2. Ocean–Sea Ice Forced Simulation
 The ocean-sea ice forced simulation is fully described by Guemas et al. . The model consists of the CNRMOM1D (Centre National de Recherches Météorologiques Ocean Model 1-dimensional) [Guemas et al., 2008] ocean model coupled with the GELATO3 (Global Experimental Leads and sea ice model for ATmosphere and Ocean) [Salas-Mélia, 2002] sea ice model used without dynamics. This ocean-sea ice model is driven by surface fluxes from the ERA40 [Uppala et al., 2004] reanalysis over the 1958–2001 period. The coupled model is run on a regular T159 grid, equivalent to a resolution of 1.125°. The ocean component uses 124 vertical levels with enhanced resolution near the sea surface (thickness of 1m). Combined with an hourly forcing, this high vertical resolution allows for a good representation of ocean turbulent processes, the main processes involved on daily timescales. For a validation of sea ice concentrations and sea surface temperatures, please refer to Guemas et al. .

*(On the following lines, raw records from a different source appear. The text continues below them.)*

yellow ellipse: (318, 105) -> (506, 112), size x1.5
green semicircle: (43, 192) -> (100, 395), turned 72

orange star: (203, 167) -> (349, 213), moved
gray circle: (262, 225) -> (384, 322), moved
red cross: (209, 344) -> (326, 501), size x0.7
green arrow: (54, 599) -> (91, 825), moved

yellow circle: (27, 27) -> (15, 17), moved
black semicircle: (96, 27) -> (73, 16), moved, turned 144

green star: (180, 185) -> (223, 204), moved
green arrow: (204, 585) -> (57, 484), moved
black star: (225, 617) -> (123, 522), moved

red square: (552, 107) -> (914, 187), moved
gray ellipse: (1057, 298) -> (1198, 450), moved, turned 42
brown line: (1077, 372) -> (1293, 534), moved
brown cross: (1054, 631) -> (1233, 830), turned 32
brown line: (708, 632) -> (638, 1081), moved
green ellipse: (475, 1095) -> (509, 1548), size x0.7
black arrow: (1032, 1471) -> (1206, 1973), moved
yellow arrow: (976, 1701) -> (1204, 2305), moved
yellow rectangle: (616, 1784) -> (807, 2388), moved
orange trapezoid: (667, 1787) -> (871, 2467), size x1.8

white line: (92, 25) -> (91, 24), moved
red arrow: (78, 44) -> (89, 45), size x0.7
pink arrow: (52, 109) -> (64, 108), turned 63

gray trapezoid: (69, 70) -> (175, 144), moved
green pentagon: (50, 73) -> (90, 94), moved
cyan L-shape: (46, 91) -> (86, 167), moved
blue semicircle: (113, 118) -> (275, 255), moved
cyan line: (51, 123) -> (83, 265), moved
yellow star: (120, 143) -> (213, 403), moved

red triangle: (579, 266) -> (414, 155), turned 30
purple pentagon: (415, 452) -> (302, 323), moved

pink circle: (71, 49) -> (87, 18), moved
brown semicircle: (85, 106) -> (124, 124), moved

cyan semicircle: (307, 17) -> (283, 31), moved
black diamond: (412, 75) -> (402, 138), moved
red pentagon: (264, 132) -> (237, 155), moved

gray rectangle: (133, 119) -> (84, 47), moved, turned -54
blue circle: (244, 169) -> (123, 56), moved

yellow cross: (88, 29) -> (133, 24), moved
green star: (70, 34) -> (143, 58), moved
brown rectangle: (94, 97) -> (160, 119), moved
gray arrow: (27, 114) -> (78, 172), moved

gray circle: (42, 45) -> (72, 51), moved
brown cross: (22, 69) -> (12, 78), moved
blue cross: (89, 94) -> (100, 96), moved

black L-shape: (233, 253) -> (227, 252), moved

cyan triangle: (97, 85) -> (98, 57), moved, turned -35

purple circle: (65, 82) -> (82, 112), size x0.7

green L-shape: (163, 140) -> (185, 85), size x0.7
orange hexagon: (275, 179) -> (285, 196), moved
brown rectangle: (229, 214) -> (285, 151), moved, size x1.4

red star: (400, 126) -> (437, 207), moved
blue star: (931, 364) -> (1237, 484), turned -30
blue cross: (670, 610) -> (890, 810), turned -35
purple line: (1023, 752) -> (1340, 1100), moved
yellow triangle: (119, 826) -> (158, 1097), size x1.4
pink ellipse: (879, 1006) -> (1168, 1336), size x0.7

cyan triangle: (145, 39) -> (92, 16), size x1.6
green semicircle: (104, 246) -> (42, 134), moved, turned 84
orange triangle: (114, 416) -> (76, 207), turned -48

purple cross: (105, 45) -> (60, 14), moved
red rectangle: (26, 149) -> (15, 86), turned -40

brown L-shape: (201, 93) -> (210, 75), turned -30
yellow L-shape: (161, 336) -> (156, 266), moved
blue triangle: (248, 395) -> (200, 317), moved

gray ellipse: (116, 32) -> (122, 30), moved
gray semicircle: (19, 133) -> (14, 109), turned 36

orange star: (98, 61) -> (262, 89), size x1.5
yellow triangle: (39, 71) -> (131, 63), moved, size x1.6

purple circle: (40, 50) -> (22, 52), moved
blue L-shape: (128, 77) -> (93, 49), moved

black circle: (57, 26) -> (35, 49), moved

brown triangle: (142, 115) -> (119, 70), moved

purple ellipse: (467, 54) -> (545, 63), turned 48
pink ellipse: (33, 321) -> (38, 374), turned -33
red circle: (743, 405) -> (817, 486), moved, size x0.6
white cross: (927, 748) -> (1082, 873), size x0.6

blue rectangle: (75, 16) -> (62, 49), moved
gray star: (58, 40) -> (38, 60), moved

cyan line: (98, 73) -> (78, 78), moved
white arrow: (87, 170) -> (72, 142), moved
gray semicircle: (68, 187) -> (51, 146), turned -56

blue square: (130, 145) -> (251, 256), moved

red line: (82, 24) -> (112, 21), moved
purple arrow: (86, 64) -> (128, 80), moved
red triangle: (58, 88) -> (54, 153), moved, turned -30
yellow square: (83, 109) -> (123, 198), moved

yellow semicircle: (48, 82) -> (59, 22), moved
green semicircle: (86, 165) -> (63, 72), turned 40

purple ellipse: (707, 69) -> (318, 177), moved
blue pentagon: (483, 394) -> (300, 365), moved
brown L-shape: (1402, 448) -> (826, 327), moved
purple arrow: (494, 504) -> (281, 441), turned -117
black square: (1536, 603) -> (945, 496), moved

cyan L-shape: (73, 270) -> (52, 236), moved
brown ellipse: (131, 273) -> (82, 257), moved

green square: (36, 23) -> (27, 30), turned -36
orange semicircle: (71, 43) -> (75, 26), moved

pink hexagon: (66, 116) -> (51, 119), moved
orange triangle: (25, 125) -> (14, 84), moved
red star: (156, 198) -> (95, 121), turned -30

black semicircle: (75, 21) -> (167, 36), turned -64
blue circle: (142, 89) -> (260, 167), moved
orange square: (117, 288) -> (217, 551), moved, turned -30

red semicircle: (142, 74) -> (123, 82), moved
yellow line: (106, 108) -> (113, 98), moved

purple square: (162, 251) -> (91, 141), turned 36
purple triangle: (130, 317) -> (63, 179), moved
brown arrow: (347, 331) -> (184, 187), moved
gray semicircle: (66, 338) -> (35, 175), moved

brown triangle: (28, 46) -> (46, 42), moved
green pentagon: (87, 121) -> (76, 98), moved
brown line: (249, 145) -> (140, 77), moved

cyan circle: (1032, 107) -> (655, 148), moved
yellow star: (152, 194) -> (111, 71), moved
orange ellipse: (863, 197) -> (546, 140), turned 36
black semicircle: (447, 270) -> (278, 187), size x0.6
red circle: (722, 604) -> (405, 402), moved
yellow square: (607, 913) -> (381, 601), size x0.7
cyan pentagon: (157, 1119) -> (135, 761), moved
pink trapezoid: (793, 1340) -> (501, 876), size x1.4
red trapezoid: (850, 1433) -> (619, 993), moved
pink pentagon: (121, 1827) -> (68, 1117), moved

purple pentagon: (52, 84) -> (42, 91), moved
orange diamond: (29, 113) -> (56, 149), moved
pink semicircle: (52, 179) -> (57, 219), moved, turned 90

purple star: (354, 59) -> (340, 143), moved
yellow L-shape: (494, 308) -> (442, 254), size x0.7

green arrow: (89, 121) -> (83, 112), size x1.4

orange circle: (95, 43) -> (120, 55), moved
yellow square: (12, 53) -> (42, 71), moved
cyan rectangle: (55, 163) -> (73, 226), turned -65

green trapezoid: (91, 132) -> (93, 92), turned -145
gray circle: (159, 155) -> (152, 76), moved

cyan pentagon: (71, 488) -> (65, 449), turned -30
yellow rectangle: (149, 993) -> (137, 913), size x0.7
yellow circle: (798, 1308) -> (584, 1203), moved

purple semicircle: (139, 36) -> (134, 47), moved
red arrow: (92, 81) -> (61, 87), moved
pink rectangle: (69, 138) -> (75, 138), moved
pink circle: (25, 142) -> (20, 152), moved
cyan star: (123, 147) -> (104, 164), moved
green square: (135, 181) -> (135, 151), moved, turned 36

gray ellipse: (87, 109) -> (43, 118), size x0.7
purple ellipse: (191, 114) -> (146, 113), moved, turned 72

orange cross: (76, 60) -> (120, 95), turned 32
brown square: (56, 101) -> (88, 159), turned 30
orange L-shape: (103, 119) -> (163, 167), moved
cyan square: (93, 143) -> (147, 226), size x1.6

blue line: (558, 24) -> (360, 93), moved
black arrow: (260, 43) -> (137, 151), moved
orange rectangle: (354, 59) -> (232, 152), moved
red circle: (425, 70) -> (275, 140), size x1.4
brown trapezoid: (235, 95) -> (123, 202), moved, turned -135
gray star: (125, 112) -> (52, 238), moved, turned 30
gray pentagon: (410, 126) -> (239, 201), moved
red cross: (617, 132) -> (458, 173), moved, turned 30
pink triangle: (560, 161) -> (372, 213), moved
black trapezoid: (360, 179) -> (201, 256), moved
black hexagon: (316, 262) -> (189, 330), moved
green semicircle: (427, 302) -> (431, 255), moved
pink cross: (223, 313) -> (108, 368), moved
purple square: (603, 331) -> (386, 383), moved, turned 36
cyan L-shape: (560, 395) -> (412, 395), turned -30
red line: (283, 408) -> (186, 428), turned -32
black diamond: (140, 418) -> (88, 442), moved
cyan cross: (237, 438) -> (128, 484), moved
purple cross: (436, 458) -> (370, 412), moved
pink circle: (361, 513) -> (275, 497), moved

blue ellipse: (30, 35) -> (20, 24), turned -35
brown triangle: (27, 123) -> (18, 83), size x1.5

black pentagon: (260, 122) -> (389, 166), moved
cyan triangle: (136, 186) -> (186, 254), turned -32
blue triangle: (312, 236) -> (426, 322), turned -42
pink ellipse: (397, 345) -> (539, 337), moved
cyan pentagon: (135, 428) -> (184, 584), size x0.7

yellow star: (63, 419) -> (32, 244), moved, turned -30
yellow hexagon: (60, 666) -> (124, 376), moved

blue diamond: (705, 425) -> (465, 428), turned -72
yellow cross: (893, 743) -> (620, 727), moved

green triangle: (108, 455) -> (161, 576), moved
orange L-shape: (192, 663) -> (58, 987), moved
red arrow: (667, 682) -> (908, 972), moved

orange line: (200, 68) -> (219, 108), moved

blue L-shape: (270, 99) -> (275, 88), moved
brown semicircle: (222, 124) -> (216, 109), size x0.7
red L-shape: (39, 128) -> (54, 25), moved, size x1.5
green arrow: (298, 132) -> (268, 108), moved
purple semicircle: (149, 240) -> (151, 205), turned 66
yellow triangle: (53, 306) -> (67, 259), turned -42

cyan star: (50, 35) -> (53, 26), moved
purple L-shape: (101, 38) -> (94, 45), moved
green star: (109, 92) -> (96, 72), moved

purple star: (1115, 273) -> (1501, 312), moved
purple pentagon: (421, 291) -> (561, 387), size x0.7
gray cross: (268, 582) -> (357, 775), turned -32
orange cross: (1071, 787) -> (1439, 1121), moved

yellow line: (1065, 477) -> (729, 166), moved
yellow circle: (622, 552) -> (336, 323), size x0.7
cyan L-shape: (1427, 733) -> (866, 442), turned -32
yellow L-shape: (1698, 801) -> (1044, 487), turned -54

3. Surface Imprint of the North Atlantic-European Weather Regimes
3.1. Four Weather Regimes
 The classification in weather regimes described by Guemas et al.  is applied here on the winter season (DJF). As given by Michelangeli et al. , the daily anomalies of ERA40 500hPa geopotential height (Z500) are classified into four clusters, which constitute the optimal partition compared to a classification performed on a multivariate noise. The first regime (Figure 1a), named Zonal regime or NAO+, consists of a dipole of anomalies with a negative centre covering the northern North Atlantic Ocean, situated north of a positive centre extending from the eastern American coast to the southern European continent. This regime corresponds to the positive phase of the NAO. The coloured areas correspond to anomalies significant to the 95% statistical significance level, according to a bootstrap test. The second regime (Figure 1b), named Blocking, displays an anomalous ridge centred over the Scandinavian Peninsula, accompanied by a trough extending southward from Baffin Bay. The third regime (Figure 1c), named NAO– (negative NAO phase), consists of a dipole of anomalies with a positive centre over the southern tip of Greenland and a negative centre over the Azores Islands. The Atlantic Ridge regime (Figure 1d) is dominated by an anticyclonic anomalous core off western Europe flanked to the northeast by a low pressure centre over the Scandinavian Peninsula.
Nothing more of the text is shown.